Some lines in the essay are particularly thought-provoking. “Only by reintroducing ultimate questions about our purpose, nature, and fulfillment could we successfully evaluate the ethics of human enhancement…These aren’t merely economic questions; they are moral and political questions…The problem with our politics is not too much moral argument but too little. Our politics is overheated because it is mostly vacant, empty of moral and spiritual content… we need to reason together, in public, about how to value the social goods we prize… From a political perspective, Sandel’s concern about the market intruding where it doesn’t belong is most likely to be embraced by today’s left, as today’s right has largely become unreserved market(s) enthusiasts. This is a shame, as an older – and healthier – conservatism did have a greater appreciation for the limits of markets…in the process, civil society is crowded out. Rebuilding non-market non-state institutions of civil society is the task going forward.”

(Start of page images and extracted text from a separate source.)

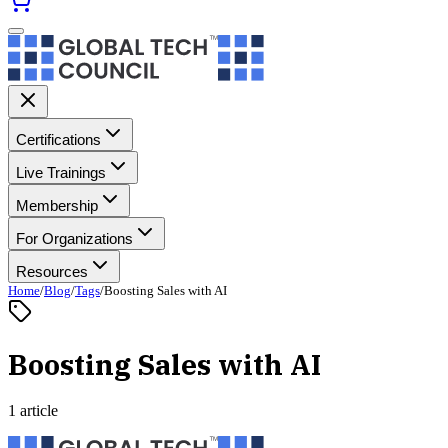
Certifications
Live Trainings
Membership
For Organizations
Resources
Home
/
Blog
/
Tags
/
Boosting Sales with AI
Boosting Sales with AI
1 article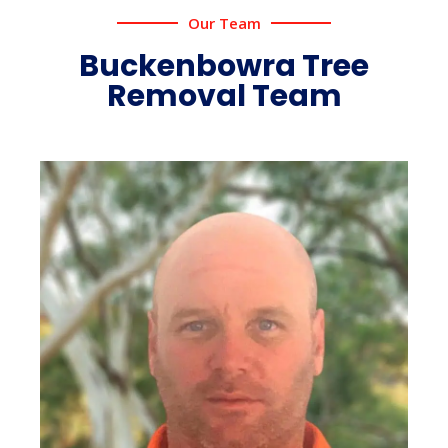
Our Team
Buckenbowra Tree
Removal Team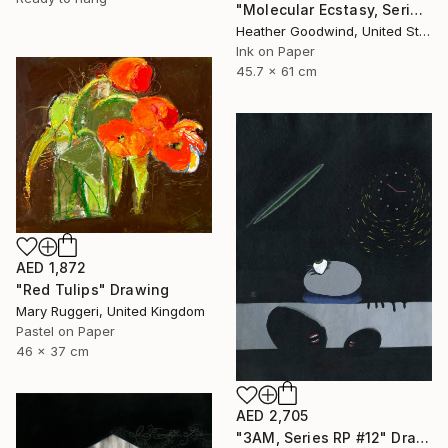
"Molecular Ecstasy, Series 21 #22" Drawing
Heather Goodwind, United States
Ink on Paper
45.7 x 61 cm
AED 1,872
"Red Tulips" Drawing
Mary Ruggeri, United Kingdom
Pastel on Paper
46 x 37 cm
AED 2,705
"3AM, Series RP #12" Drawing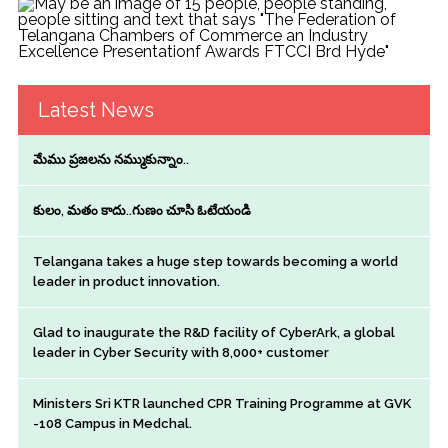
Latest News
మేము ప్రజలను నమ్ముకున్నాం..
కులం, మతం కాదు..గుణం చూసి ఓటేయండి
Telangana takes a huge step towards becoming a world
leader in product innovation.
Glad to inaugurate the R&D facility of CyberArk, a global
leader in Cyber Security with 8,000+ customer
Ministers Sri KTR launched CPR Training Programme at GVK
-108 Campus in Medchal.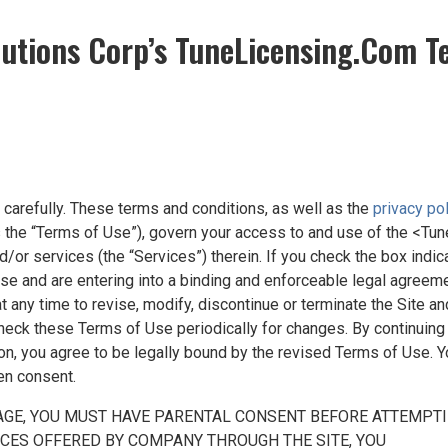
lutions Corp’s TuneLicensing.Com T
carefully. These terms and conditions, as well as the
privacy po
as the “Terms of Use”), govern your access to and use of the <Tun
d/or services (the “Services”) therein. If you check the box indi
e and are entering into a binding and enforceable legal agreem
 any time to revise, modify, discontinue or terminate the Site an
 check these Terms of Use periodically for changes. By continuing
 you agree to be legally bound by the revised Terms of Use. Yo
en consent.
 AGE, YOU MUST HAVE PARENTAL CONSENT BEFORE ATTEMPTIN
ICES OFFERED BY COMPANY THROUGH THE SITE, YOU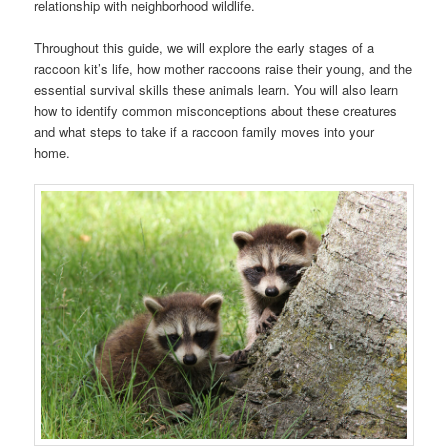
relationship with neighborhood wildlife.
Throughout this guide, we will explore the early stages of a
raccoon kit’s life, how mother raccoons raise their young, and the
essential survival skills these animals learn. You will also learn
how to identify common misconceptions about these creatures
and what steps to take if a raccoon family moves into your
home.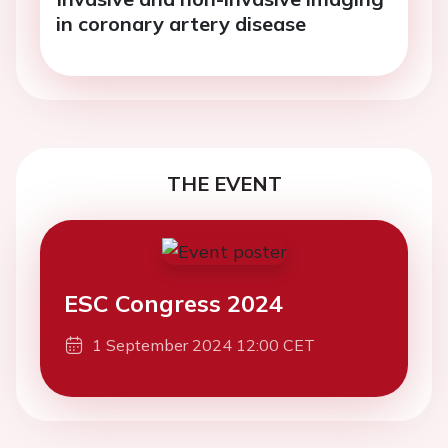
in coronary artery disease
THE EVENT
ESC Congress 2024
1 September 2024 12:00 CET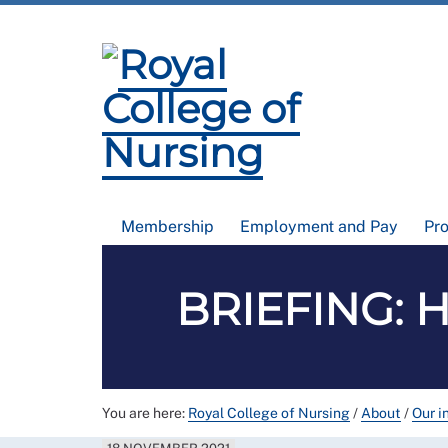
Membership
Employment and Pay
Pr
BRIEFING: He
You are here:
Royal College of Nursing
/
About
/
Our i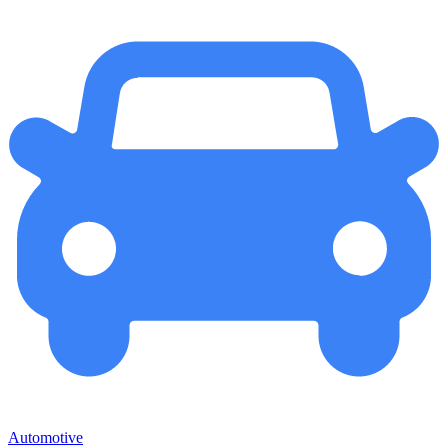
Automotive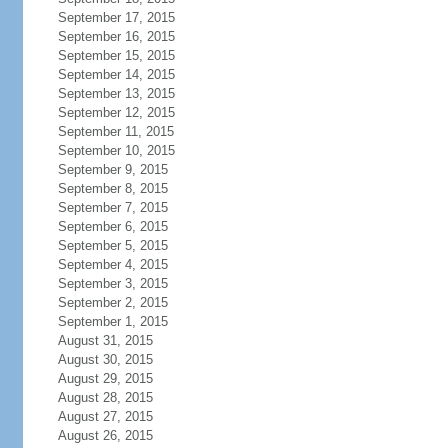
September 17, 2015
September 16, 2015
September 15, 2015
September 14, 2015
September 13, 2015
September 12, 2015
September 11, 2015
September 10, 2015
September 9, 2015
September 8, 2015
September 7, 2015
September 6, 2015
September 5, 2015
September 4, 2015
September 3, 2015
September 2, 2015
September 1, 2015
August 31, 2015
August 30, 2015
August 29, 2015
August 28, 2015
August 27, 2015
August 26, 2015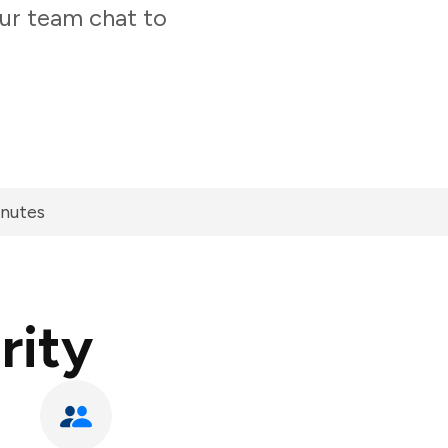
our team chat to
inutes
rity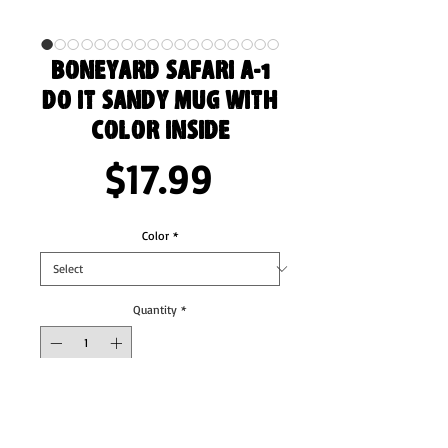
Boneyard Safari A-1
Do it Sandy Mug with
Color Inside
Price
$17.99
Color
*
Quantity
*
Add to Cart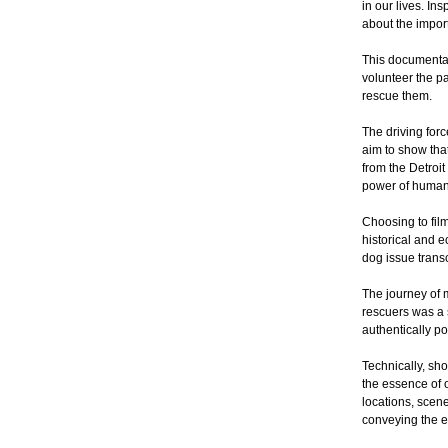
in our lives. I
about the impor
This documentar
volunteer the pa
rescue them.
The driving for
aim to show that
from the Detroit
power of human-
Choosing to film 
historical and 
dog issue trans
The journey of 
rescuers was a 
authentically po
Technically, sh
the essence of o
locations, scene
conveying the e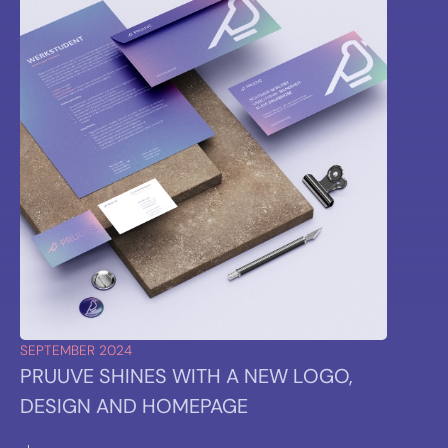
SEPTEMBER 2024
PRUUVE SHINES WITH A NEW LOGO,
DESIGN AND HOMEPAGE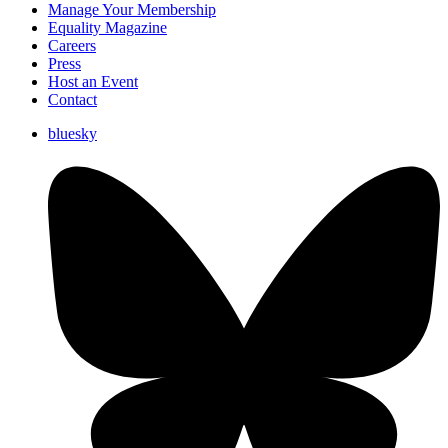
Manage Your Membership
Equality Magazine
Careers
Press
Host an Event
Contact
bluesky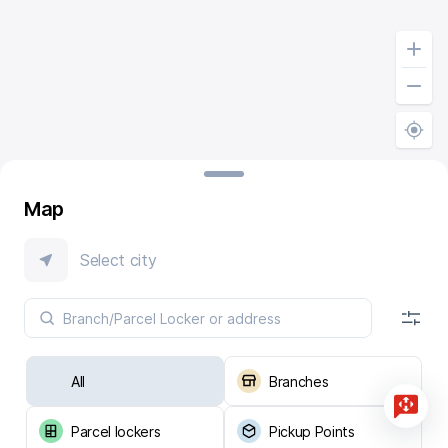
Map
Select city
All
Branches
Parcel lockers
Pickup Points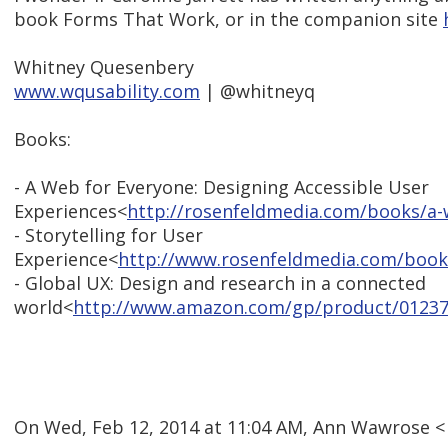
book Forms That Work, or in the companion site
Whitney Quesenbery
www.wqusability.com
| @whitneyq
Books:
- A Web for Everyone: Designing Accessible User
Experiences<
http://rosenfeldmedia.com/books/a-
- Storytelling for User
Experience<
http://www.rosenfeldmedia.com/books
- Global UX: Design and research in a connected
world<
http://www.amazon.com/gp/product/01237
On Wed, Feb 12, 2014 at 11:04 AM, Ann Wawrose 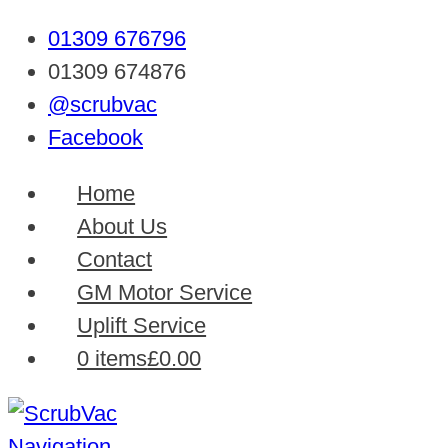
01309 676796
01309 674876
@scrubvac
Facebook
Home
About Us
Contact
GM Motor Service
Uplift Service
0 items
£0.00
Navigation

This article was written in the contemporary American context, but to those who can see and think, it sounds uncannily like India too, both the problem and the necessary solution. Only, I fear, the culture of thinking one’s way through the big issues (and not the petty ones like whether we should buy more smartphones and build more shopping malls and drink more beer or rum) is more nearly extinct in India than it is in America, if my sources are right. And this is truly sad, because despite much going against her, India did have a reputation of being a thinking society for a long, long time. Especially so Bengal. Which is why it hurts me so much to hear from ‘educated’ Bengali youths that only your income matters, though I happen to earn much more than most fresh IIT graduates do, and the proprietors of Subhas Sweets in Benachity or Kanta Cloth Stores in Durgapur Bazaar earn 20 to 30 times more, yet they have never claimed to be human beings of a higher order…and these youths, heaven help us, are going to be the parents, teachers and leaders in the 2020s and 30s!